▸ Exercise
Go through the records and restate them word for word, omitting images.

[Collected data]
++++
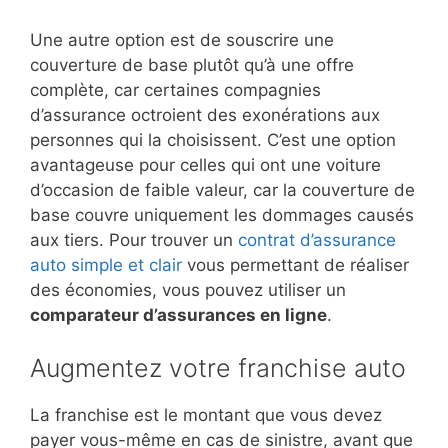
Une autre option est de souscrire une
couverture de base plutôt qu’à une offre
complète, car certaines compagnies
d’assurance octroient des exonérations aux
personnes qui la choisissent. C’est une option
avantageuse pour celles qui ont une voiture
d’occasion de faible valeur, car la couverture de
base couvre uniquement les dommages causés
aux tiers. Pour trouver un
contrat d’assurance
auto simple et clair
vous permettant de réaliser
des économies, vous pouvez utiliser un
comparateur d’assurances en ligne
.
Augmentez votre franchise auto
La franchise est le montant que vous devez
payer vous-même en cas de sinistre, avant que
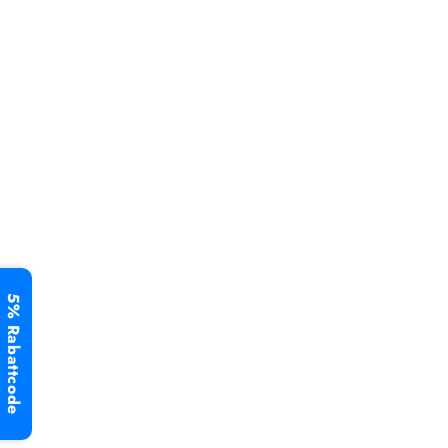
5% Rabattcode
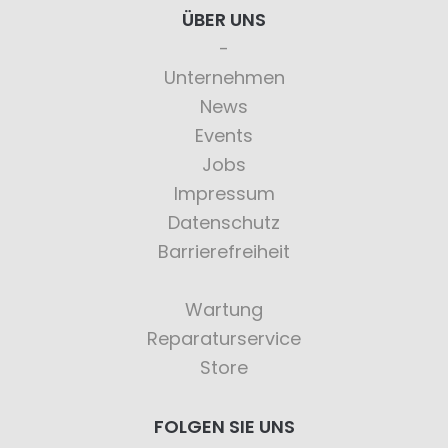
ÜBER UNS
Unternehmen
News
Events
Jobs
Impressum
Datenschutz
Barrierefreiheit
Wartung
Reparaturservice
Store
FOLGEN SIE UNS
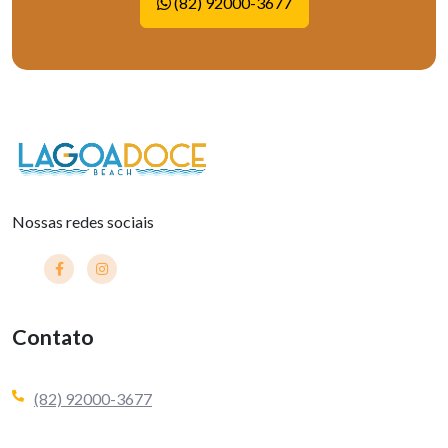
(82) 92000-3677
Nossas redes sociais
Contato
(82) 92000-3677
++++
▸ Output of the task
Une autre option est de souscrire une
couverture de base plutôt qu’à une offre
complète, car certaines compagnies
d’assurance octroient des exonérations aux
personnes qui la choisissent. C’est une option
avantageuse pour celles qui ont une voiture
d’occasion de faible valeur, car la couverture de
base couvre uniquement les dommages causés
aux tiers. Pour trouver un
contrat d’assurance
auto simple et clair
vous permettant de réaliser
des économies, vous pouvez utiliser un
comparateur d’assurances en ligne
.
Augmentez votre franchise auto
La franchise est le montant que vous devez
payer vous-même en cas de sinistre, avant que
5% Rabattcode
ÜBER UNS
Unternehmen
News
Events
Jobs
Impressum
Datenschutz
Barrierefreiheit
Wartung
Reparaturservice
Store
FOLGEN SIE UNS
(82) 92000-3677
Nossas redes sociais
Contato
(82) 92000-3677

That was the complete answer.